20% Theatre Company is thrilled to present Rapture, Blister, Burn by Gina Gionfriddo at the Minneapolis Theatre Garage April 26 – May 10, 2014. Opening night is less than a week away! We are giving you the chance to learn a little bit about the artists involved in this production. Meet Christine Sweet in this interview!
Can you tell us a little but about yourself and your background? How/when/why did you get into theatre?
I was in an acting apprentice program in Boston many years ago. At age 25 I chose a different career path, radio broadcasting. I didn’t formally return to theater, i.e., auditioning, till a few years ago when I was cast in Freshwater Theatre Company’s Desperation Panties, directed by Claire Avitabile. Since then I’ve had roles in several Twin Cities theater productions, and it’s been like coming home. I am absolutely thrilled to be part of 20% Theatre’s production of Rapture, Blister, Burn.
Tell us a little about the character you will be playing in Rapture, Blister, Burn.
Alice is the 70-ish mother of the lead character, Catherine. She has recently had a heart attack but does not want to be fussed over. She is devoted to her daughter and only child, whom she gave birth to later in life, and her goal is Catherine’s happiness and comfort. Unlike her daughter she’s not highly educated nor career-driven, but she’s perceptive and independent and I don’t think she could have raised a child like Catherine without possessing those traits. She’s enjoyed being a mother and has accepted her traditional role, but some of her advice for Catherine is a little surprising nonetheless. I imagine that Alice had quite an independent life as a single woman before she married and became a mother.In what ways do you personally relate to this character?Alice is a character from my mother’s generation, or the generation between my mother’s and mine.

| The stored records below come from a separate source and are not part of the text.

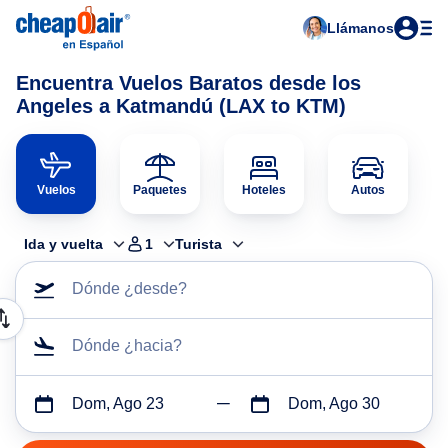
Llámanos
Encuentra Vuelos Baratos desde los
Angeles a Katmandú (LAX to KTM)
Vuelos
Paquetes
Hoteles
Autos
Ida y vuelta
1
Turista
Dónde ¿desde?
Dónde ¿hacia?
Dom, Ago 23
Dom, Ago 30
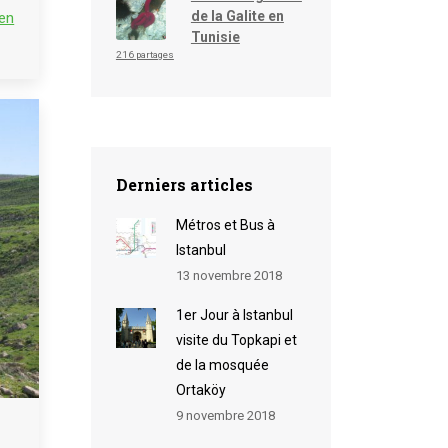
de la Galite en
en
Tunisie
216 partages
Derniers articles
Métros et Bus à
Istanbul
13 novembre 2018
1er Jour à Istanbul
visite du Topkapi et
de la mosquée
Ortaköy
9 novembre 2018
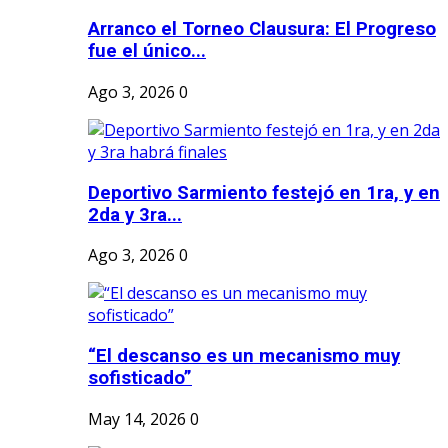
Arranco el Torneo Clausura: El Progreso
fue el único...
Ago 3, 2026
0
Deportivo Sarmiento festejó en 1ra, y en
2da y 3ra...
Ago 3, 2026
0
“El descanso es un mecanismo muy
sofisticado”
May 14, 2026
0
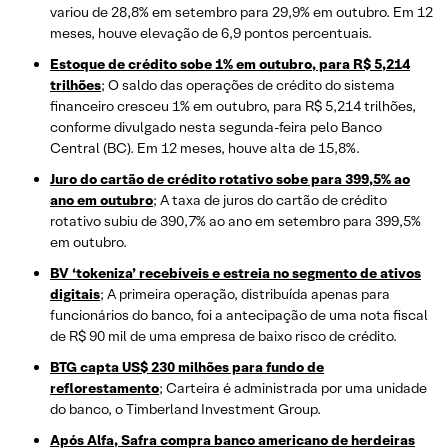
variou de 28,8% em setembro para 29,9% em outubro. Em 12
meses, houve elevação de 6,9 pontos percentuais.
Estoque de crédito sobe 1% em outubro, para R$ 5,214
trilhões
; O saldo das operações de crédito do sistema
financeiro cresceu 1% em outubro, para R$ 5,214 trilhões,
conforme divulgado nesta segunda-feira pelo Banco
Central (BC). Em 12 meses, houve alta de 15,8%.
Juro do cartão de crédito rotativo sobe para 399,5% ao
ano em outubro
; A taxa de juros do cartão de crédito
rotativo subiu de 390,7% ao ano em setembro para 399,5%
em outubro.
BV ‘tokeniza’ recebíveis e estreia no segmento de ativos
digitais
; A primeira operação, distribuída apenas para
funcionários do banco, foi a antecipação de uma nota fiscal
de R$ 90 mil de uma empresa de baixo risco de crédito.
BTG capta US$ 230 milhões para fundo de
reflorestamento
; Carteira é administrada por uma unidade
do banco, o Timberland Investment Group.
Após Alfa, Safra compra banco americano de herdeiras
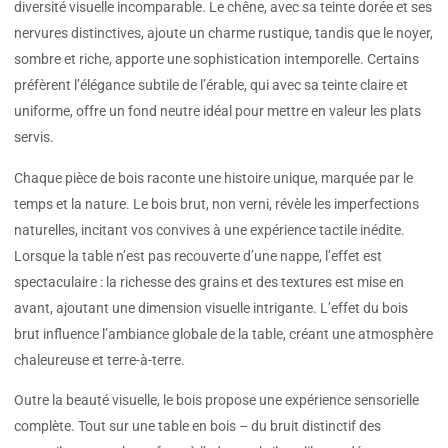
diversité visuelle incomparable. Le chêne, avec sa teinte dorée et ses
nervures distinctives, ajoute un charme rustique, tandis que le noyer,
sombre et riche, apporte une sophistication intemporelle. Certains
préfèrent l’élégance subtile de l’érable, qui avec sa teinte claire et
uniforme, offre un fond neutre idéal pour mettre en valeur les plats
servis.
Chaque pièce de bois raconte une histoire unique, marquée par le
temps et la nature. Le bois brut, non verni, révèle les imperfections
naturelles, incitant vos convives à une expérience tactile inédite.
Lorsque la table n’est pas recouverte d’une nappe, l’effet est
spectaculaire : la richesse des grains et des textures est mise en
avant, ajoutant une dimension visuelle intrigante. L’effet du bois
brut influence l’ambiance globale de la table, créant une atmosphère
chaleureuse et terre-à-terre.
Outre la beauté visuelle, le bois propose une expérience sensorielle
complète. Tout sur une table en bois – du bruit distinctif des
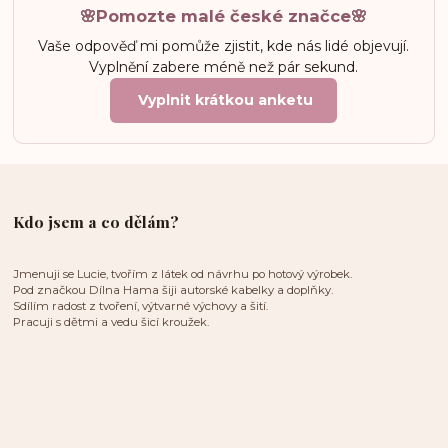
🌸Pomozte malé české značce🌸
Vaše odpověď mi pomůže zjistit, kde nás lidé objevují.
Vyplnění zabere méně než pár sekund.
Vyplnit krátkou anketu
Kdo jsem a co dělám?
Jmenuji se Lucie, tvořím z látek od návrhu po hotový výrobek.
Pod značkou Dílna Hama šiji autorské kabelky a doplňky.
Sdílím radost z tvoření, výtvarné výchovy a šití.
Pracuji s dětmi a vedu šicí kroužek.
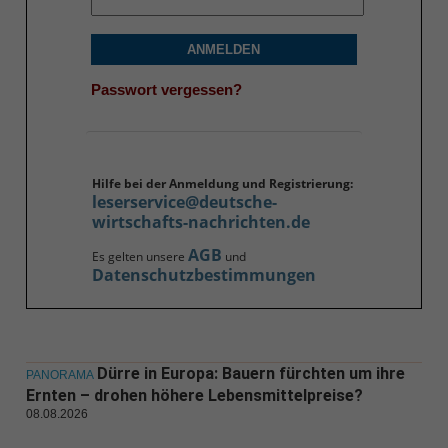
ANMELDEN
Passwort vergessen?
Hilfe bei der Anmeldung und Registrierung:
leserservice@deutsche-
wirtschafts-nachrichten.de
AGB
Es gelten unsere
und
Datenschutzbestimmungen
Dürre in Europa: Bauern fürchten um ihre
PANORAMA
Ernten – drohen höhere Lebensmittelpreise?
08.08.2026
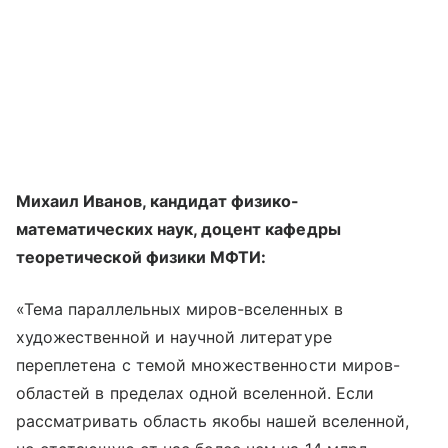
Михаил Иванов, кандидат физико-
математических наук, доцент кафедры
теоретической физики МФТИ:
«Тема параллельных миров-вселенных в
художественной и научной литературе
переплетена с темой множественности миров-
областей в пределах одной вселенной. Если
рассматривать область якобы нашей вселенной,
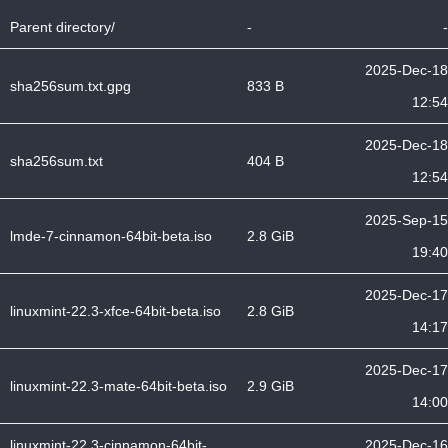
Parent directory/
-
-
2025-Dec-18
sha256sum.txt.gpg
833 B
12:54
2025-Dec-18
sha256sum.txt
404 B
12:54
2025-Sep-15
lmde-7-cinnamon-64bit-beta.iso
2.8 GiB
19:40
2025-Dec-17
linuxmint-22.3-xfce-64bit-beta.iso
2.8 GiB
14:17
2025-Dec-17
linuxmint-22.3-mate-64bit-beta.iso
2.9 GiB
14:00
linuxmint-22.3-cinnamon-64bit-
2025-Dec-16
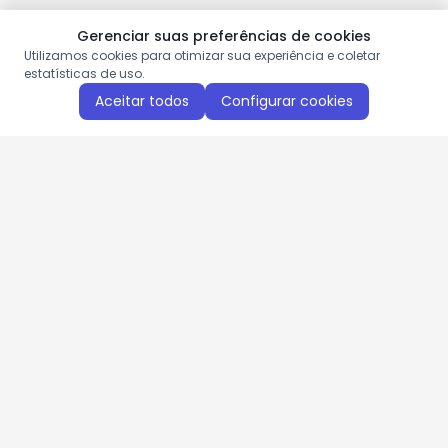
Gerenciar suas preferências de cookies
Utilizamos cookies para otimizar sua experiência e coletar
estatísticas de uso.
Aceitar todos
Configurar cookies
Aproveite as nossas promoções!
Cadastre seu e-mail e receba ofertas exclusivas.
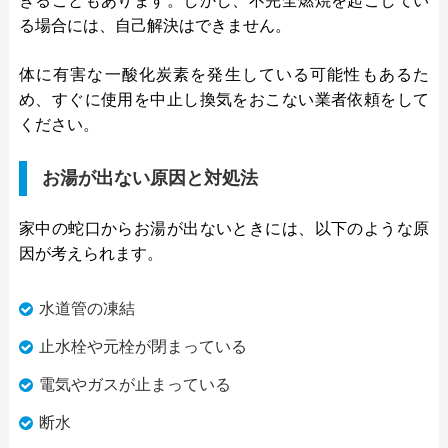
きることもあります。しかし、不完全燃焼を起こしてい
る場合には、自己解決はできません。
体に有害な一酸化炭素を発生している可能性もあるた
め、すぐに使用を中止し換気をおこない業者依頼をして
ください。
お湯が出ない原因と対処法
家中の蛇口からお湯が出ないときには、以下のような原
因が考えられます。
水道管の凍結
止水栓や元栓が閉まっている
電気やガスが止まっている
断水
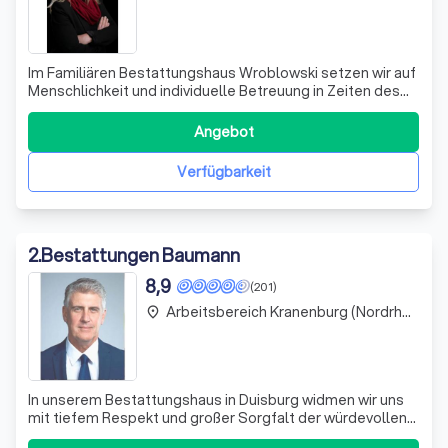
Im Familiären Bestattungshaus Wroblowski setzen wir auf
Menschlichkeit und individuelle Betreuung in Zeiten des
Abschieds. Seit unserer Gründung im Jahr 2008 haben wir
es uns zur Aufgabe gemacht, Angehörigen nicht nur in der
Angebot
schweren Zeit des Verlustes zur Seite zu stehen, sondern
auch eine würdevol
Verfügbarkeit
2
.
Bestattungen Baumann
8,9
(201)
Arbeitsbereich Kranenburg (Nordrhein-Westfalen)
place
In unserem Bestattungshaus in Duisburg widmen wir uns
mit tiefem Respekt und großer Sorgfalt der würdevollen
Verabschiedung Ihrer Liebsten. Wir verstehen, dass der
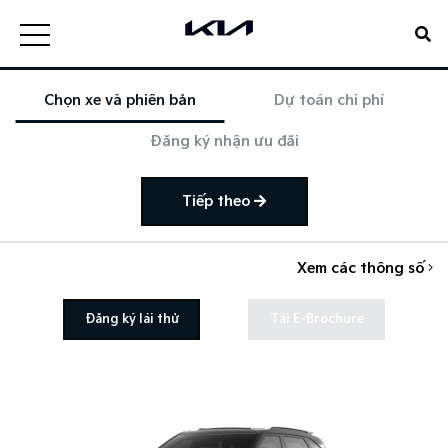
Chọn xe và phiên bản
Dự toán chi phí
Đăng ký nhận ưu đãi
Tiếp theo
Xem các thông số
Đăng ký lái thử
Tải E-Brochure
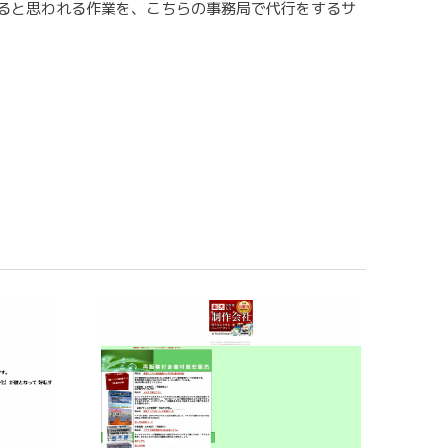
ると思われる作業を、こちらの事務局で代行をするサ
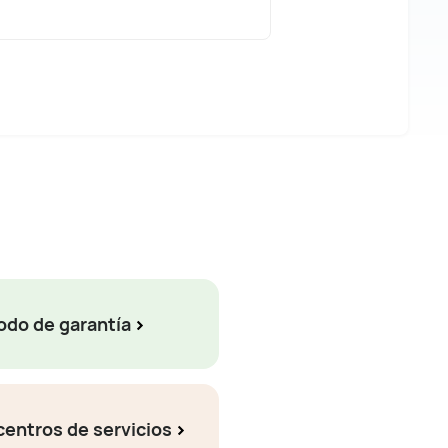
odo de garantía
centros de servicios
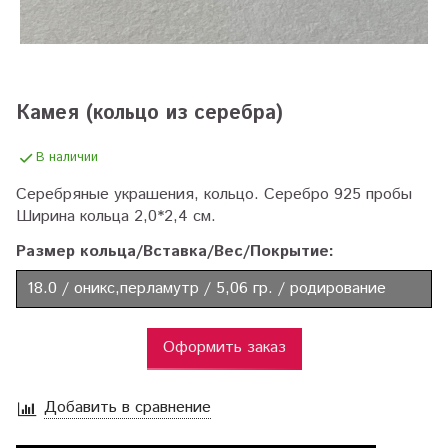
Камея (кольцо из серебра)
В наличии
Серебряные украшения, кольцо. Серебро 925 пробы
Ширина кольца 2,0*2,4 см.
Размер кольца/Вставка/Вес/Покрытие:
18.0 / оникс,перламутр / 5,06 гр. / родирование
Оформить заказ
Добавить в сравнение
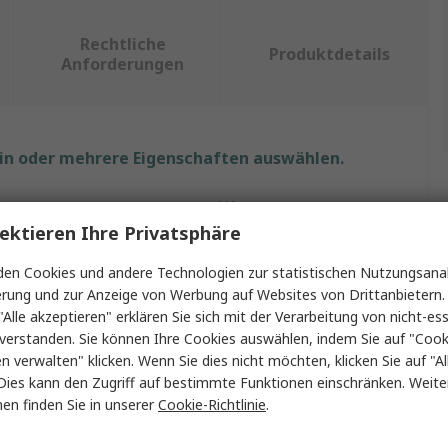
Rechtliche
Produktdetails
Anforderungen
ein oder mehrere Eigenschaften auswählen.
ft
Wert
ektieren Ihre Privatsphäre
Transcend
en Cookies und andere Technologien zur statistischen Nutzungsanal
chersteckplatzes
UDIMM
erung und zur Anzeige von Werbung auf Websites von Drittanbietern.
"Alle akzeptieren" erklären Sie sich mit der Verarbeitung von nicht-ess
RAM
verstanden. Sie können Ihre Cookies auswählen, indem Sie auf "Cook
en verwalten" klicken. Wenn Sie dies nicht möchten, klicken Sie auf "Al
top
Tischausführung
Dies kann den Zugriff auf bestimmte Funktionen einschränken. Weite
en finden Sie in unserer
Cookie-Richtlinie
.
ße
16GB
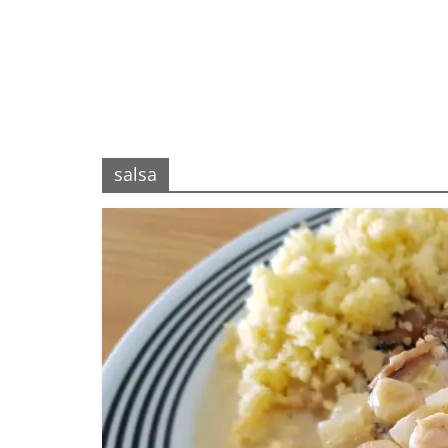
salsa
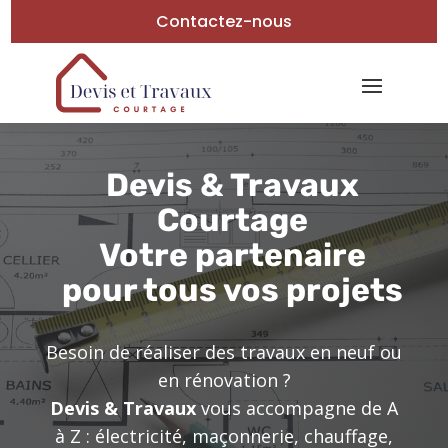
Contactez-nous
Devis & Travaux
Courtage
Votre partenaire
pour tous vos projets
Besoin de réaliser des travaux en neuf ou
en rénovation ?
Devis & Travaux
vous accompagne de A
à Z : électricité, maçonnerie, chauffage,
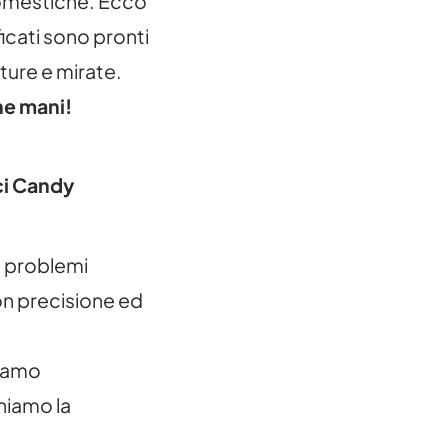
domestiche. Ecco
ficati sono pronti
ature e mirate.
ne mani!
ici Candy
 problemi
on precisione ed
hiamo
niamo la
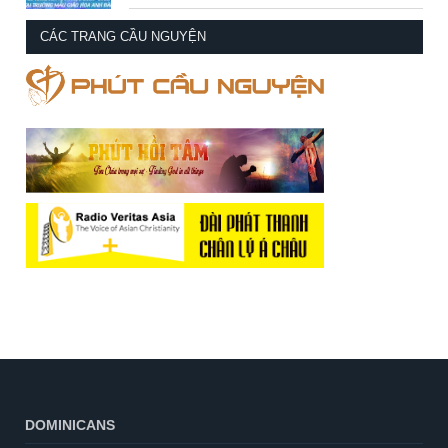
CÁC TRANG CẦU NGUYỆN
DOMINICANS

I’m a Boomer who came of age during a time of tremendous social change, including the women’s movement this play references, and my goals were facilitated by the feminism of that time. My life has been very different from my mother’s. However, I’m quite familiar with a lot of the traditional expectations of women that Alice represents, because those influenced my childhood and early adolescence as well.
Rapture, Blister, Burn is often called “a feminist play”. How would you describe the play? How do you feel about feminism and what it signifies today?
Rather than a “feminist play”, I would call it a play about feminism. It’s also about anti-feminism. And the consequences of both – yes, there’s something for everyone here! And it’s not just for women! The play offers no pat conclusions but reflects back to us, through the views and experiences of three generations, the complexities of the places in which we continue to find ourselves. While it is a comedy, working on RBB has stimulated deep discussion among our cast and director, and I’m sure it will do so among audiences.
Personally, I owe some of my significant career opportunities in a male-dominated field to feminism. Regardless, it has not been an easy ride. There were few women in radio when I started, and it was uncharted territory. I could write a book. Maybe I will someday. I feel concerned when I hear some young women today wishing not to be identified as feminist, or with what they think the word means – I admit I’m not sure what it means to them. Feminism was and is about freedom and equal rights. It concerns me that we are still in danger of losing some of the rights gained by the women’s movement, even as we often take them for granted now. The sense of deja vu and “didn’t we already fight this battle?” is stunning and frequently discouraging. Like the civil rights movement of the 1950s and ’60s, the struggle continues even while on the surface, so much progress has been made.
How do you personally balance the expectations of being female in our society with the concepts of feminism in your daily life?
Wow, I have so much to say about this, I couldn’t possibly cover it all here. The short version is, my life experiences have confirmed over and over that being true to myself is the most important thing to me. The point of feminism is having the freedom to do that, whatever it entails for me as a woman and whether or not all my desires coincide with feminist principles. Being told I can’t do something – a career, a sport, etc. – because I’m female was and is one of the most hurtful things I’ve ever heard in my life. But I never took it to heart, and feminism has helped me in that. Today in our society the opposite message is more prevalent, and I’m very glad of that.
What else do you do in the world, outside of theatre and/or working on this production?
I still work in radio, now as a producer after many years as an on-air host.
How did you get to Minneapolis? (Where did you grow up? Where are you from?)
I grew up in the Boston MA area and moved to Chicago in my late 20’s for a radio job. I’ve lived in the Twin Cities for over 30 years, having come here to work for MPR.